Start Here¶

~2 min read

Crucis is an autonomy scaffold for code-generating agents. It provides structured automated feedback — tests, adversarial review, constraints, holdout verification — so agents can iterate longer without human intervention. The result: generated code that actually works beyond the examples you gave it.

Is Crucis right for your project?¶

Situation	Path
Starting a new function or module from scratch	New Project Quickstart
Adding verified behavior to an existing codebase	Existing Codebase Quickstart
Want to understand the approach first	Why Crucis

If you work inside Claude Code, OpenCode, or Codex, you can use Crucis as an MCP server instead of the CLI. The MCP server exposes every CLI command as a tool your agent can call directly.

Prerequisites¶

Python 3.10+ (3.12+ recommended)
An agent CLI on your PATH — either claude or codex
An API key — ANTHROPIC_API_KEY for Claude, or OPENAI_API_KEY / codex login for Codex

Verify your environment¶

crucis doctor --workspace .

This checks Python version, agent binaries, API keys, Docker availability, and runtime settings.

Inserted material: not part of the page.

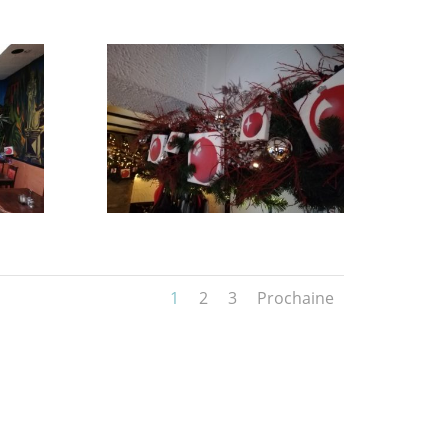
1
2
3
Prochaine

Fix any [FAIL] items before proceeding.

Install¶

uv pip install crucis

Also available via pip:

pip install crucis

Or run directly from the source tree (no install):

./crucis-dev doctor --workspace .

What crucis init creates¶

By default, crucis init creates only two files: objective.yaml and src/solution.py. Profiles and settings are optional — add them with --with-profiles or --with-settings. Settings are auto-created on first crucis run if they don't exist.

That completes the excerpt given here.